»»
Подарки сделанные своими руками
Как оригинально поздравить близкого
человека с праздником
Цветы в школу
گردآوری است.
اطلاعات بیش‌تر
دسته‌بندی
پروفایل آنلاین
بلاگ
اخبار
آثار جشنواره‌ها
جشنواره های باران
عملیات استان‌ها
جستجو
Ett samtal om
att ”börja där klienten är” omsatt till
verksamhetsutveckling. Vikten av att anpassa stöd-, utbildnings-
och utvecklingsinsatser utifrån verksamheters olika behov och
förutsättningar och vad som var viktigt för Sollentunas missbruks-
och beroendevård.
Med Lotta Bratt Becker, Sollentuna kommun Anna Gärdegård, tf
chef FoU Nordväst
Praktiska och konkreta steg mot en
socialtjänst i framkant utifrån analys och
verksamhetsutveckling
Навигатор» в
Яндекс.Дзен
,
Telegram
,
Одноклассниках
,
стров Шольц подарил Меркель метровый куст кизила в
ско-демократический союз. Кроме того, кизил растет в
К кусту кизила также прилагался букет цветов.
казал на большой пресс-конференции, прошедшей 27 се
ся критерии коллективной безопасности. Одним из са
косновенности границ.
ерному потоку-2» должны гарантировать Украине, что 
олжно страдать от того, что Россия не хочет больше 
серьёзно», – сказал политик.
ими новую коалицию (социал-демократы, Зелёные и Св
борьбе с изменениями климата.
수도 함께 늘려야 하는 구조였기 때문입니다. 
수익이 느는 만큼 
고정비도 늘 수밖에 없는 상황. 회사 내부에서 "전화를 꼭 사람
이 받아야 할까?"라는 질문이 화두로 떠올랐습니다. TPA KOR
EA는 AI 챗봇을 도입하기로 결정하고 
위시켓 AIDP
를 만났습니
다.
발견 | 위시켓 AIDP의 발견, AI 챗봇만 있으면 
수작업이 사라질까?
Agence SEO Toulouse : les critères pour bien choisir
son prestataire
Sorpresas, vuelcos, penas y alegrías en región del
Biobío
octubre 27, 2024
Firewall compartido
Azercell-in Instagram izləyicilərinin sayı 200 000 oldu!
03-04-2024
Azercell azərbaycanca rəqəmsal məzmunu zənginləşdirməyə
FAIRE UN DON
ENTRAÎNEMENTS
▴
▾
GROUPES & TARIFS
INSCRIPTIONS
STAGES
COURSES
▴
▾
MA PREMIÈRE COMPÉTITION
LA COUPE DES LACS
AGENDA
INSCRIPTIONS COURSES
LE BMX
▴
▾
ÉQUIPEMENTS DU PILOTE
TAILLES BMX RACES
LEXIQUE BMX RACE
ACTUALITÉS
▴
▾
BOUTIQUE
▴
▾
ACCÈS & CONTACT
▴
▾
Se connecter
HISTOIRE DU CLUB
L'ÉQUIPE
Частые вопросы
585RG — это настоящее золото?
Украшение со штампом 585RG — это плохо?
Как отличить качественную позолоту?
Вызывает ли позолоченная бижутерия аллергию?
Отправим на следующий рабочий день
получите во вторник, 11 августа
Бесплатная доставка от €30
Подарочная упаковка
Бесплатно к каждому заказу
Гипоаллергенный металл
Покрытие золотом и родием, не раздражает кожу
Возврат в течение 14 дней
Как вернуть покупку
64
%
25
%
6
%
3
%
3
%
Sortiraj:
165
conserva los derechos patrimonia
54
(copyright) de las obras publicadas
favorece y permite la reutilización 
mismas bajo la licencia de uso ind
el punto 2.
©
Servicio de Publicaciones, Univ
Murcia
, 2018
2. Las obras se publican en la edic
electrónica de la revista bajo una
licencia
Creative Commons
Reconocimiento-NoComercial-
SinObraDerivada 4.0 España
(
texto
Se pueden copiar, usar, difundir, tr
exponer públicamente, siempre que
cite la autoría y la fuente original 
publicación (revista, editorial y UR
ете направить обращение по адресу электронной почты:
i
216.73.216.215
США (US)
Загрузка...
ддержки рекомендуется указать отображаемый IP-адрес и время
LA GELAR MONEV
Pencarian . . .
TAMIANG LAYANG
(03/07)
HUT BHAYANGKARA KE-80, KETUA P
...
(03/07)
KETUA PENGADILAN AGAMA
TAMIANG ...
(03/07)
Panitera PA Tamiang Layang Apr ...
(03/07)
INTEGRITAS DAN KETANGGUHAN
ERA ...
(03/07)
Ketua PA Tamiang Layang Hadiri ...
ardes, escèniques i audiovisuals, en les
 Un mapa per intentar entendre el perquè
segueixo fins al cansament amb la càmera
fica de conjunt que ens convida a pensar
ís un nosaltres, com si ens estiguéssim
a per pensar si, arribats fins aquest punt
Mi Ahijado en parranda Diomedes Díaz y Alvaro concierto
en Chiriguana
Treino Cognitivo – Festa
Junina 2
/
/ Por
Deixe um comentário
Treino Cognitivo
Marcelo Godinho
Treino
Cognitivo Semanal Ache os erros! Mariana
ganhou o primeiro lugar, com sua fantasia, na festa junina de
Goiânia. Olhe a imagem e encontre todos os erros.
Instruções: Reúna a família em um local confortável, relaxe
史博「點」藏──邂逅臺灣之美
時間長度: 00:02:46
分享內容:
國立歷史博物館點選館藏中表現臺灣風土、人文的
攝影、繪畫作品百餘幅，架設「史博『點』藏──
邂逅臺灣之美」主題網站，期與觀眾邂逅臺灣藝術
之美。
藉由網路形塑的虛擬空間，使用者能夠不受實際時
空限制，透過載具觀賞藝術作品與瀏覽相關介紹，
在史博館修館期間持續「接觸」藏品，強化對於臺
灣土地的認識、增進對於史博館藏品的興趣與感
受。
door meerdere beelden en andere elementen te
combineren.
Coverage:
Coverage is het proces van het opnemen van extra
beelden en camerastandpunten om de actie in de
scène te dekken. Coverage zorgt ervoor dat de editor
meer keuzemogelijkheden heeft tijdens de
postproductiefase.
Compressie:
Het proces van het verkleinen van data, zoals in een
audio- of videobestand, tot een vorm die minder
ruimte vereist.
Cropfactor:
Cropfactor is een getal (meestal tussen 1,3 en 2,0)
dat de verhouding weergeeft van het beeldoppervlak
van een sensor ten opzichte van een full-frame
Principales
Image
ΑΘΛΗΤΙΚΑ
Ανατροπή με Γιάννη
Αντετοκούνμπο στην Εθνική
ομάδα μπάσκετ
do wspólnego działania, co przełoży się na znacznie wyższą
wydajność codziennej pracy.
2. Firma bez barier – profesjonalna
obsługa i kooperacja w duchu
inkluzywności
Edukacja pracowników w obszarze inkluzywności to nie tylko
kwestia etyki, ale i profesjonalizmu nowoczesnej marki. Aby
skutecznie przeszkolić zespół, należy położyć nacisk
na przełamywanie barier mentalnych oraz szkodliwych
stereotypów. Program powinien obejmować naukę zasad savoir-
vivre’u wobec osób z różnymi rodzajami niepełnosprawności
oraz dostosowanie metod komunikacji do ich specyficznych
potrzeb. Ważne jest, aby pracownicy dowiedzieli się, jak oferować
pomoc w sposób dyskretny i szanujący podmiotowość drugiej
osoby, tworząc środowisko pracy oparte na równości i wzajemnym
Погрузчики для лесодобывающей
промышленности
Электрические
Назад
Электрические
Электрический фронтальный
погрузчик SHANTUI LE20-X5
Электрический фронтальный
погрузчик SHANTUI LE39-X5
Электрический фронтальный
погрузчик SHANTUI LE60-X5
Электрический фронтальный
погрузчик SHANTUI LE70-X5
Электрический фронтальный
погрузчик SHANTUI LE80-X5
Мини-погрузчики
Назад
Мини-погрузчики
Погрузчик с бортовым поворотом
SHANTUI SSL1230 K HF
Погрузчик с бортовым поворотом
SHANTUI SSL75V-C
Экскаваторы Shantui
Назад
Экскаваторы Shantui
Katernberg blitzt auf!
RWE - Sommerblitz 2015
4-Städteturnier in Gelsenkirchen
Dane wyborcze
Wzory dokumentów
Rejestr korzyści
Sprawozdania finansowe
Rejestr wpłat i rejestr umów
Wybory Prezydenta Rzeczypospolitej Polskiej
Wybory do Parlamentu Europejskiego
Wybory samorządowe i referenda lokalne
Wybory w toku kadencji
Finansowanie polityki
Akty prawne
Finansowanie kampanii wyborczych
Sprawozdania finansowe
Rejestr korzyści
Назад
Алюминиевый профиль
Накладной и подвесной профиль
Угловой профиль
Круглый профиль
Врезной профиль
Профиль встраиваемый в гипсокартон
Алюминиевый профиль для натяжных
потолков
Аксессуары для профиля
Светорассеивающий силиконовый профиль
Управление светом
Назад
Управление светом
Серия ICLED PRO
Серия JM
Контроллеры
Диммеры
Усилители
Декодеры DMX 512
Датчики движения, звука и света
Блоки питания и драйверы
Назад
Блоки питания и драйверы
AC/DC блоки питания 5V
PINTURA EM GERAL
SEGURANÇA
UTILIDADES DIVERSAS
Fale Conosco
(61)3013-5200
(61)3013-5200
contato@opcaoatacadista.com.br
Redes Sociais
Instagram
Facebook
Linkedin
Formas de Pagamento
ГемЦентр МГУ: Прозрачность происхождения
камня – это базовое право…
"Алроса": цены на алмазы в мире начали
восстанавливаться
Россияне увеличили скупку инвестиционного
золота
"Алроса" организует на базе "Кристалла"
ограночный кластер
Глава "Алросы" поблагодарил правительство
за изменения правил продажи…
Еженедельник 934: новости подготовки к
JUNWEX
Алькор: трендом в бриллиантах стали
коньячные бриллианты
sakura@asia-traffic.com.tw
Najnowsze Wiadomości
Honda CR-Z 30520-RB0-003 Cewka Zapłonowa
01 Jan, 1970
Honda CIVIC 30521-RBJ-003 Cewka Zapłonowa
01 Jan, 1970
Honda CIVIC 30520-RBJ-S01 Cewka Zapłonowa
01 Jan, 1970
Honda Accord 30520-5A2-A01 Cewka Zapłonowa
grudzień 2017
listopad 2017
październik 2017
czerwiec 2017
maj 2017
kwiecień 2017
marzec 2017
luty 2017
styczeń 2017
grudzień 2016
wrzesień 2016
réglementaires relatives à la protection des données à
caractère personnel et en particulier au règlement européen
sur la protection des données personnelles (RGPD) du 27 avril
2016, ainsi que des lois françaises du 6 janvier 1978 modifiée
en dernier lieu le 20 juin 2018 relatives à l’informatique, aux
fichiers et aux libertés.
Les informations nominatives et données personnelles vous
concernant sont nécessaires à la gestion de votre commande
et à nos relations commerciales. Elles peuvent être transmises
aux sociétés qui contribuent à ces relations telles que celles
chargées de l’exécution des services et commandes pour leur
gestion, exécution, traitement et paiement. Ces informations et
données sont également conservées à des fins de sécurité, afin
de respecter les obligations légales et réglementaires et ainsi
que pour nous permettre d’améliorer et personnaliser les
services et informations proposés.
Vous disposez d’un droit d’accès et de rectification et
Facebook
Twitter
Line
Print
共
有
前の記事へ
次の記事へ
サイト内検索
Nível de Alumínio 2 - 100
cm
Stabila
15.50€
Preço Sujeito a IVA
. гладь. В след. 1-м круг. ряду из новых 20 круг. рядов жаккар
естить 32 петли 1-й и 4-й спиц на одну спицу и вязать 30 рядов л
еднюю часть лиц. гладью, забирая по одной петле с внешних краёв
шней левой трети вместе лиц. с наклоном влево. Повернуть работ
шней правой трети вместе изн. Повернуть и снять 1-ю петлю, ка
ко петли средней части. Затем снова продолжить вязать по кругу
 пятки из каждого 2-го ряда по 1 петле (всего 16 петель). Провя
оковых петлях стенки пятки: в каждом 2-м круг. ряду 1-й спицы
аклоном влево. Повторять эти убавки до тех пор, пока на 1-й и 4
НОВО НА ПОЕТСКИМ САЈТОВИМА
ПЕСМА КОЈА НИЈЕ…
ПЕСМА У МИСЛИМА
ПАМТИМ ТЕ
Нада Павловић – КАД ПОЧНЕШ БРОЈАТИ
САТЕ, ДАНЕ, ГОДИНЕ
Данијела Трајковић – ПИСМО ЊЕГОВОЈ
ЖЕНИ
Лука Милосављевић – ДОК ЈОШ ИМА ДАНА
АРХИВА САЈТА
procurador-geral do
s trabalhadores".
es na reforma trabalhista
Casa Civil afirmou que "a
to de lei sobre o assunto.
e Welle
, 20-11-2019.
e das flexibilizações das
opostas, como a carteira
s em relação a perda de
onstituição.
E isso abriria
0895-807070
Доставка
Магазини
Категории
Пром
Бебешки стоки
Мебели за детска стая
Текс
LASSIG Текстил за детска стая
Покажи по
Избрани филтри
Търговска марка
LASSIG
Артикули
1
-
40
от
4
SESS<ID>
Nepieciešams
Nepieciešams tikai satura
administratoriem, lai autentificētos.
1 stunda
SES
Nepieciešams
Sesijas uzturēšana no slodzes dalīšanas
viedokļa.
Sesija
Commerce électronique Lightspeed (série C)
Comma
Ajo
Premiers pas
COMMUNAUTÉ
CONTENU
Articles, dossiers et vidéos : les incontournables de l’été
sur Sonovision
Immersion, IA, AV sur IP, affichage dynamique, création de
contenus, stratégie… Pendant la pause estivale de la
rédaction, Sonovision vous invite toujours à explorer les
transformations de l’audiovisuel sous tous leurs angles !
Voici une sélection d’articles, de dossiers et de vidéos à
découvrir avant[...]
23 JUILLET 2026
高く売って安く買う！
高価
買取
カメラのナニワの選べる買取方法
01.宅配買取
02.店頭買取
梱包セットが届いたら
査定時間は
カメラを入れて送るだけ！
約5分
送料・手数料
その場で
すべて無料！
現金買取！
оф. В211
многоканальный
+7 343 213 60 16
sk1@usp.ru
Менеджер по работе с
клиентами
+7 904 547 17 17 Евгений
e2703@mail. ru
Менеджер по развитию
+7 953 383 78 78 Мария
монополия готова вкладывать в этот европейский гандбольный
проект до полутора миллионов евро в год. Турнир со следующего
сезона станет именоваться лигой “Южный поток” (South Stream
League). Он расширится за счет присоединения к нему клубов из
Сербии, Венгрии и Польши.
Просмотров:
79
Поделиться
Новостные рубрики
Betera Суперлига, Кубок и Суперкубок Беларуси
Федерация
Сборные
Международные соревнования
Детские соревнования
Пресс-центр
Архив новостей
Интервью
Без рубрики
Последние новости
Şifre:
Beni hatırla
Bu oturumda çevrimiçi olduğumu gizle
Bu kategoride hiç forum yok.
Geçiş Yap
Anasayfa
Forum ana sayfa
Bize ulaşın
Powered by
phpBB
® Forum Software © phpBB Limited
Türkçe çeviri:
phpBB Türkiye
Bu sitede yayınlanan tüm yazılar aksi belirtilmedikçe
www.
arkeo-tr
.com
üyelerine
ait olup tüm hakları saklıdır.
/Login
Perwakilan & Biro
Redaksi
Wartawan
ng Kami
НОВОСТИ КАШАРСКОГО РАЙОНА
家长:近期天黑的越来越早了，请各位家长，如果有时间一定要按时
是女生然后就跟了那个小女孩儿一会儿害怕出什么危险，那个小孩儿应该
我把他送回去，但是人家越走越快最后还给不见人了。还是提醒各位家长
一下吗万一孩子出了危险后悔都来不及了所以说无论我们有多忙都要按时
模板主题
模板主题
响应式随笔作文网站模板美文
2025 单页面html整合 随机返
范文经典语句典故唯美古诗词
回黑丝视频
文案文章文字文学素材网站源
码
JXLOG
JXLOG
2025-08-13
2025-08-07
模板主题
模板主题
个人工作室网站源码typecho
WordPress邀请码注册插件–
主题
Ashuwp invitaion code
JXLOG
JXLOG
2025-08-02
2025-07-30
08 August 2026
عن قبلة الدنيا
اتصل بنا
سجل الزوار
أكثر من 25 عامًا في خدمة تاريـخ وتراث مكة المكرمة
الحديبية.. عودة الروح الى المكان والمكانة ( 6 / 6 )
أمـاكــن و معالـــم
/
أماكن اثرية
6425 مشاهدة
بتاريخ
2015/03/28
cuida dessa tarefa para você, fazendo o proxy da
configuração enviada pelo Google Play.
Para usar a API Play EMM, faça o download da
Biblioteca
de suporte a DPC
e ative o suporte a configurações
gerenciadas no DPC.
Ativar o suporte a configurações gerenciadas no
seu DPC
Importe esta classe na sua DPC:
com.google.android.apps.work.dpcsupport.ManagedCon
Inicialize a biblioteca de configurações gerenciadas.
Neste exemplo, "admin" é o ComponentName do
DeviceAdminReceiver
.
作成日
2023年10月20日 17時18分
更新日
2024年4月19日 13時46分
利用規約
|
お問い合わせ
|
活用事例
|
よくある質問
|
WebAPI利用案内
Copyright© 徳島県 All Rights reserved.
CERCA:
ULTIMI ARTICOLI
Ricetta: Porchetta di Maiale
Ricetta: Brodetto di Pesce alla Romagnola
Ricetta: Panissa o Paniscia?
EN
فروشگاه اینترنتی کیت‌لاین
««
Out of the entries above, write out only the lines between the line holding "ÉQUIPEMENTS DU PILOTE" and the line holding "Возврат в течение 14 дней", inclusive, each exactly as given.

ÉQUIPEMENTS DU PILOTE
TAILLES BMX RACES
LEXIQUE BMX RACE
ACTUALITÉS
▴
▾
BOUTIQUE
▴
▾
ACCÈS & CONTACT
▴
▾
Se connecter
HISTOIRE DU CLUB
L'ÉQUIPE
Частые вопросы
585RG — это настоящее золото?
Украшение со штампом 585RG — это плохо?
Как отличить качественную позолоту?
Вызывает ли позолоченная бижутерия аллергию?
Отправим на следующий рабочий день
получите во вторник, 11 августа
Бесплатная доставка от €30
Подарочная упаковка
Бесплатно к каждому заказу
Гипоаллергенный металл
Покрытие золотом и родием, не раздражает кожу
Возврат в течение 14 дней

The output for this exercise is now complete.